── Data provided ──
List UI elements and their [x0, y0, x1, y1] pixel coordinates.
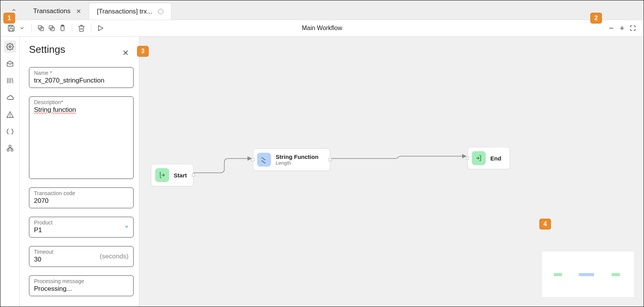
svg-rect-0: [10, 29, 13, 31]
annotation-3: 3: [137, 46, 149, 57]
rail-box[interactable]: [4, 57, 16, 70]
tab-transaction-detail[interactable]: [Transactions] trx...: [89, 3, 171, 20]
rail-library[interactable]: [4, 74, 16, 87]
tab-label: Transactions: [33, 7, 71, 15]
panel-close-button[interactable]: ✕: [122, 48, 129, 57]
unsaved-indicator-icon: [158, 9, 163, 14]
minimap-node: [554, 273, 562, 276]
node-fn-sub: Length: [276, 160, 319, 166]
value-procmsg: Processing...: [34, 285, 72, 292]
toolbar: Main Workflow: [0, 20, 644, 37]
tab-transactions[interactable]: Transactions ✕: [25, 3, 89, 20]
field-description[interactable]: Description* String function: [29, 96, 134, 179]
svg-point-12: [9, 46, 11, 48]
copy-button[interactable]: [36, 23, 46, 34]
minimap[interactable]: [542, 251, 634, 297]
divider: [91, 24, 91, 33]
label-description: Description*: [34, 99, 129, 105]
settings-panel: Settings Name * trx_2070_stringFunction …: [20, 37, 139, 307]
rail-settings[interactable]: [4, 40, 16, 53]
svg-rect-17: [11, 149, 13, 151]
divider: [72, 24, 72, 33]
rail-modules[interactable]: [4, 142, 16, 155]
field-name[interactable]: Name * trx_2070_stringFunction: [29, 67, 134, 88]
svg-rect-16: [7, 149, 9, 151]
start-icon: [155, 168, 169, 182]
field-timeout[interactable]: Timeout 30 (seconds): [29, 246, 134, 267]
unit-timeout: (seconds): [100, 253, 129, 260]
port-out[interactable]: [329, 158, 332, 161]
value-product: P1: [34, 226, 42, 234]
minimap-node: [579, 273, 594, 276]
value-description: String function: [34, 106, 76, 113]
close-icon[interactable]: ✕: [76, 8, 81, 15]
field-processing-message[interactable]: Processing message Processing...: [29, 275, 134, 296]
side-rail: [0, 37, 20, 307]
minimap-node: [612, 273, 620, 276]
label-tcode: Transaction code: [34, 190, 129, 196]
save-button[interactable]: [6, 23, 17, 34]
node-string-function[interactable]: String Function Length: [253, 148, 330, 171]
svg-point-14: [10, 116, 10, 116]
workflow-canvas[interactable]: Start String Function Length E: [139, 37, 644, 307]
tab-bar: Transactions ✕ [Transactions] trx...: [0, 0, 644, 20]
save-dropdown[interactable]: [17, 23, 27, 34]
run-button[interactable]: [95, 23, 106, 34]
svg-rect-1: [10, 25, 12, 27]
cut-button[interactable]: [46, 23, 57, 34]
node-end-label: End: [490, 155, 501, 162]
tab-label: [Transactions] trx...: [97, 8, 153, 15]
svg-rect-15: [9, 145, 11, 147]
annotation-4: 4: [539, 219, 551, 229]
field-transaction-code[interactable]: Transaction code 2070: [29, 187, 134, 208]
divider: [31, 24, 32, 33]
annotation-2: 2: [590, 13, 602, 24]
function-icon: [257, 153, 271, 167]
zoom-out-button[interactable]: [606, 23, 617, 34]
zoom-in-button[interactable]: [617, 23, 627, 34]
node-end[interactable]: End: [468, 147, 510, 169]
label-product: Product: [34, 219, 129, 226]
annotation-1: 1: [3, 13, 15, 24]
chevron-down-icon[interactable]: [124, 224, 129, 231]
label-procmsg: Processing message: [34, 278, 129, 284]
rail-code[interactable]: [4, 125, 16, 138]
rail-cloud[interactable]: [4, 91, 16, 104]
paste-button[interactable]: [57, 23, 68, 34]
rail-alerts[interactable]: [4, 108, 16, 121]
field-product[interactable]: Product P1: [29, 217, 134, 238]
port-out[interactable]: [192, 174, 195, 177]
node-start-label: Start: [174, 172, 187, 179]
node-fn-title: String Function: [276, 154, 319, 160]
node-start[interactable]: Start: [151, 164, 193, 186]
fullscreen-button[interactable]: [627, 23, 638, 34]
delete-button[interactable]: [76, 23, 87, 34]
value-name: trx_2070_stringFunction: [34, 77, 104, 84]
workflow-title: Main Workflow: [302, 25, 342, 32]
port-in[interactable]: [466, 157, 469, 160]
value-tcode: 2070: [34, 197, 49, 204]
label-name: Name *: [34, 70, 129, 76]
panel-title: Settings: [29, 44, 134, 56]
end-icon: [472, 151, 486, 165]
value-timeout: 30: [34, 256, 41, 263]
svg-marker-8: [98, 25, 103, 30]
port-in[interactable]: [251, 158, 254, 161]
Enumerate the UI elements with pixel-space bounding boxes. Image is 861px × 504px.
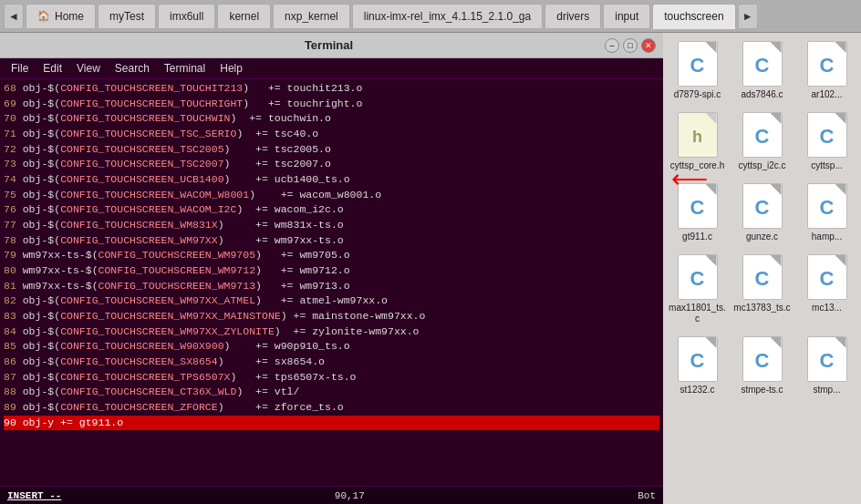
list-item[interactable]: Cgunze.c	[731, 179, 793, 246]
terminal-menubar: File Edit View Search Terminal Help	[0, 58, 663, 79]
terminal-line: 88 obj-$(CONFIG_TOUCHSCREEN_CT36X_WLD) +…	[4, 385, 659, 400]
terminal-line: 78 obj-$(CONFIG_TOUCHSCREEN_WM97XX) += w…	[4, 233, 659, 249]
terminal-statusbar: INSERT -- 90,17 Bot	[0, 486, 663, 504]
list-item[interactable]: Cmc13...	[796, 250, 857, 328]
list-item[interactable]: Cmax11801_ts.c	[667, 250, 728, 328]
tab-home-label: Home	[55, 10, 84, 23]
list-item[interactable]: Cads7846.c	[731, 36, 793, 104]
tab-touchscreen-label: touchscreen	[664, 10, 723, 23]
tab-touchscreen[interactable]: touchscreen	[652, 4, 735, 29]
terminal-line: 82 obj-$(CONFIG_TOUCHSCREEN_WM97XX_ATMEL…	[4, 293, 659, 309]
tab-bar: ◄ 🏠 Home myTest imx6ull kernel nxp_kerne…	[0, 0, 861, 33]
tab-nxp-kernel[interactable]: nxp_kernel	[273, 4, 350, 29]
terminal-menu-view[interactable]: View	[69, 60, 108, 77]
main-area: Terminal – □ ✕ File Edit View Search Ter…	[0, 33, 861, 504]
terminal-line: 90 obj-y += gt911.o	[4, 416, 659, 431]
tab-drivers-label: drivers	[556, 10, 589, 23]
tab-linux-imx[interactable]: linux-imx-rel_imx_4.1.15_2.1.0_ga	[352, 4, 543, 29]
list-item[interactable]: Cstmp...	[796, 332, 857, 399]
tab-mytest-label: myTest	[109, 10, 144, 23]
terminal-line: 83 obj-$(CONFIG_TOUCHSCREEN_WM97XX_MAINS…	[4, 309, 659, 324]
terminal-line: 81 wm97xx-ts-$(CONFIG_TOUCHSCREEN_WM9713…	[4, 279, 659, 294]
terminal-line: 79 wm97xx-ts-$(CONFIG_TOUCHSCREEN_WM9705…	[4, 248, 659, 263]
tab-imx6ull[interactable]: imx6ull	[158, 4, 215, 29]
tab-nav-right[interactable]: ►	[738, 4, 758, 29]
terminal-menu-edit[interactable]: Edit	[36, 60, 69, 77]
terminal-line: 87 obj-$(CONFIG_TOUCHSCREEN_TPS6507X) +=…	[4, 370, 659, 386]
terminal-line: 69 obj-$(CONFIG_TOUCHSCREEN_TOUCHRIGHT) …	[4, 97, 659, 112]
terminal-line: 77 obj-$(CONFIG_TOUCHSCREEN_WM831X) += w…	[4, 218, 659, 233]
list-item[interactable]: hcyttsp_core.h	[667, 108, 728, 175]
tab-home[interactable]: 🏠 Home	[26, 4, 96, 29]
terminal-line: 70 obj-$(CONFIG_TOUCHSCREEN_TOUCHWIN) +=…	[4, 111, 659, 127]
list-item[interactable]: Cgt911.c	[667, 179, 728, 246]
file-panel: Cd7879-spi.cCads7846.cCar102...hcyttsp_c…	[663, 33, 861, 504]
list-item[interactable]: Cmc13783_ts.c	[731, 250, 793, 328]
tab-nav-left[interactable]: ◄	[4, 4, 24, 29]
terminal-menu-terminal[interactable]: Terminal	[157, 60, 213, 77]
terminal-content[interactable]: 68 obj-$(CONFIG_TOUCHSCREEN_TOUCHIT213) …	[0, 79, 663, 486]
list-item[interactable]: Ccyttsp...	[796, 108, 857, 175]
terminal-menu-file[interactable]: File	[4, 60, 36, 77]
terminal-line: 73 obj-$(CONFIG_TOUCHSCREEN_TSC2007) += …	[4, 157, 659, 172]
terminal-line: 72 obj-$(CONFIG_TOUCHSCREEN_TSC2005) += …	[4, 142, 659, 158]
terminal-maximize-button[interactable]: □	[623, 38, 638, 53]
terminal-line: 74 obj-$(CONFIG_TOUCHSCREEN_UCB1400) += …	[4, 172, 659, 188]
terminal-line: 76 obj-$(CONFIG_TOUCHSCREEN_WACOM_I2C) +…	[4, 202, 659, 218]
terminal-titlebar: Terminal – □ ✕	[0, 33, 663, 58]
terminal-line: 75 obj-$(CONFIG_TOUCHSCREEN_WACOM_W8001)…	[4, 188, 659, 203]
tab-mytest[interactable]: myTest	[98, 4, 156, 29]
terminal-line: 68 obj-$(CONFIG_TOUCHSCREEN_TOUCHIT213) …	[4, 81, 659, 97]
terminal-menu-search[interactable]: Search	[108, 60, 157, 77]
tab-linux-imx-label: linux-imx-rel_imx_4.1.15_2.1.0_ga	[364, 10, 531, 23]
list-item[interactable]: Cst1232.c	[667, 332, 728, 399]
terminal-window: Terminal – □ ✕ File Edit View Search Ter…	[0, 33, 663, 504]
tab-drivers[interactable]: drivers	[545, 4, 601, 29]
terminal-line: 80 wm97xx-ts-$(CONFIG_TOUCHSCREEN_WM9712…	[4, 263, 659, 279]
terminal-minimize-button[interactable]: –	[605, 38, 619, 53]
terminal-line: 86 obj-$(CONFIG_TOUCHSCREEN_SX8654) += s…	[4, 355, 659, 370]
terminal-close-button[interactable]: ✕	[641, 38, 656, 53]
tab-kernel-label: kernel	[229, 10, 259, 23]
tab-input[interactable]: input	[603, 4, 650, 29]
terminal-position: 90,17	[335, 490, 365, 501]
list-item[interactable]: Cd7879-spi.c	[667, 36, 728, 104]
terminal-line: 84 obj-$(CONFIG_TOUCHSCREEN_WM97XX_ZYLON…	[4, 324, 659, 340]
list-item[interactable]: Cstmpe-ts.c	[731, 332, 793, 399]
list-item[interactable]: Car102...	[796, 36, 857, 104]
terminal-mode: INSERT --	[7, 490, 61, 501]
terminal-line: 89 obj-$(CONFIG_TOUCHSCREEN_ZFORCE) += z…	[4, 400, 659, 416]
terminal-line: 71 obj-$(CONFIG_TOUCHSCREEN_TSC_SERIO) +…	[4, 127, 659, 142]
terminal-scroll: Bot	[638, 490, 656, 501]
list-item[interactable]: Ccyttsp_i2c.c	[731, 108, 793, 175]
home-icon: 🏠	[37, 10, 50, 22]
list-item[interactable]: Champ...	[796, 179, 857, 246]
terminal-line: 85 obj-$(CONFIG_TOUCHSCREEN_W90X900) += …	[4, 339, 659, 355]
terminal-menu-help[interactable]: Help	[213, 60, 250, 77]
tab-input-label: input	[615, 10, 638, 23]
terminal-controls: – □ ✕	[605, 38, 656, 53]
tab-imx6ull-label: imx6ull	[170, 10, 203, 23]
tab-kernel[interactable]: kernel	[217, 4, 271, 29]
terminal-title: Terminal	[53, 38, 605, 52]
tab-nxp-kernel-label: nxp_kernel	[285, 10, 338, 23]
───
§ What the task requires
Please give the number of lines above in which the word "minimap" appears, without any other text.

§ Written solution
4